In the 2013 general elections, he was re-elected to the Senate of the Republic. Also elected to the Regional Council of Lombardy, he resigned as Senator due to incompatibility on 3 June 2013.

=== Vice-President and assessor in the Lombardy Region ===
Following the regional elections in Lombardy in 2013, he was elected a regional councillor on the PdL list, being the most voted among all the candidates with almost 13,000 preference votes.

He was subsequently appointed by the president, Roberto Maroni, as vice president of the Lombardy Region and Assessor for health.

On 1 September 2015, after the regional health reform with the creation of the super-department between Health and Welfare, he left the regional health department (which will be governed ad interim by President Maroni) for the delegation of regional councillor for Relations with the European Union, Community Planning and International Relations, until 13 October 2015.

In December 2016, he joined Daniela Santanchè's movement We Republicans – Sovereign People. He followed the party colleague also in January 2018, leaving his party, Forza Italia, and joining the movement led by Giorgia Meloni, Brothers of Italy.

=== Return to the European Parliament ===
In 2024, he was re-elected to the European Parliament, as part of Brothers of Italy in the European Conservatives and Reformists Group. He is vice-chair of the Committee on Legal Affairs.

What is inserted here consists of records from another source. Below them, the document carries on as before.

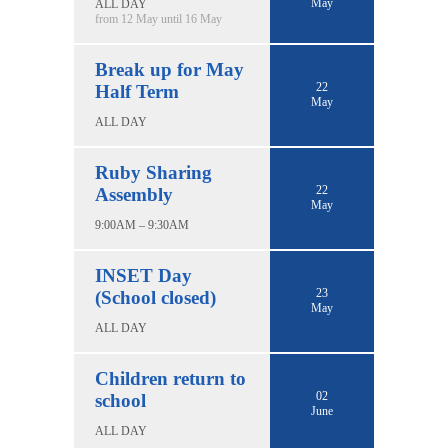
May
ALL DAY
from 12 May until 16 May
Break up for May
22
Half Term
May
ALL DAY
Ruby Sharing
22
Assembly
May
9:00AM – 9:30AM
INSET Day
23
(School closed)
May
ALL DAY
Children return to
02
school
June
ALL DAY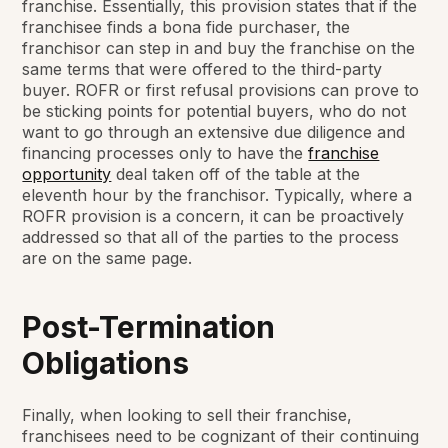
franchise. Essentially, this provision states that if the
franchisee finds a bona fide purchaser, the
franchisor can step in and buy the franchise on the
same terms that were offered to the third-party
buyer. ROFR or first refusal provisions can prove to
be sticking points for potential buyers, who do not
want to go through an extensive due diligence and
financing processes only to have the
franchise
opportunity
deal taken off of the table at the
eleventh hour by the franchisor. Typically, where a
ROFR provision is a concern, it can be proactively
addressed so that all of the parties to the process
are on the same page.
Post-Termination
Obligations
Finally, when looking to sell their franchise,
franchisees need to be cognizant of their continuing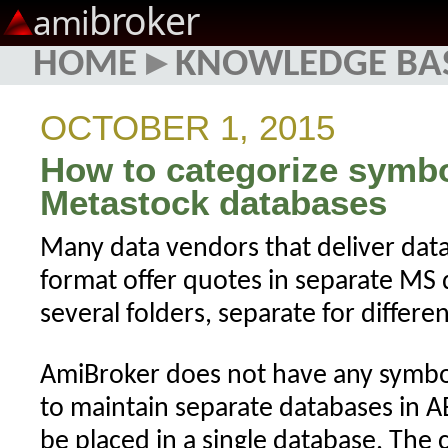
broker
ami
HOME
▸
KNOWLEDGE BA
OCTOBER 1, 2015
How to categorize symb
Metastock databases
Many data vendors that deliver dat
format offer quotes in separate MS 
several folders, separate for differe
AmiBroker does not have any symbol 
to maintain separate databases in A
be placed in a single database. The 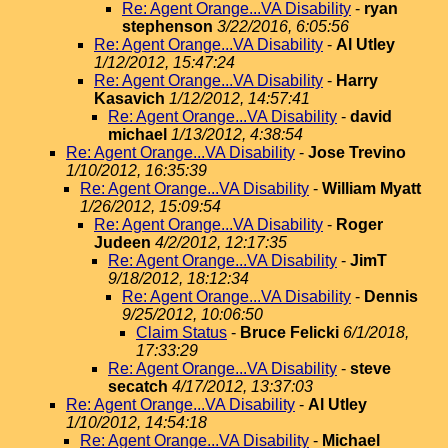
Re: Agent Orange...VA Disability
-
ryan
stephenson
3/22/2016, 6:05:56
Re: Agent Orange...VA Disability
-
Al Utley
1/12/2012, 15:47:24
Re: Agent Orange...VA Disability
-
Harry
Kasavich
1/12/2012, 14:57:41
Re: Agent Orange...VA Disability
-
david
michael
1/13/2012, 4:38:54
Re: Agent Orange...VA Disability
-
Jose Trevino
1/10/2012, 16:35:39
Re: Agent Orange...VA Disability
-
William Myatt
1/26/2012, 15:09:54
Re: Agent Orange...VA Disability
-
Roger
Judeen
4/2/2012, 12:17:35
Re: Agent Orange...VA Disability
-
JimT
9/18/2012, 18:12:34
Re: Agent Orange...VA Disability
-
Dennis
9/25/2012, 10:06:50
Claim Status
-
Bruce Felicki
6/1/2018,
17:33:29
Re: Agent Orange...VA Disability
-
steve
secatch
4/17/2012, 13:37:03
Re: Agent Orange...VA Disability
-
Al Utley
1/10/2012, 14:54:18
Re: Agent Orange...VA Disability
-
Michael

In 2026, Transparency International included him in a list of MEPs who had not declared side income per the European Parliament's code of conduct. They alleged that Mantovani had three consulting roles in addition to his parliamentary post and had promised to declare the income by the end of 2024. Politico Europe noted that these had "regularly pulled in six-figure sums annually from these roles before this term began" and that he had declined to comment.

== Judicial proceedings ==
On 13 October 2015, he was arrested in Milan, accused of corruption, bid-rigging, and misdirection of public funds for school construction and patients needing dialysis transport, between 2012 and 2014, while Vice-President of Lombardy.

In 2019, he was sentenced to five years and six months for corruption, extortion and auction disruption.

Those sentences have been overturned by the Court of Appeal of Milan on 14 March 2022, which acquitted him "for not having committed the fact"; on 6 July 2022, as no appeal was received before the Court of Cassation by the general prosecutor's office, Mantovani's acquittal became final.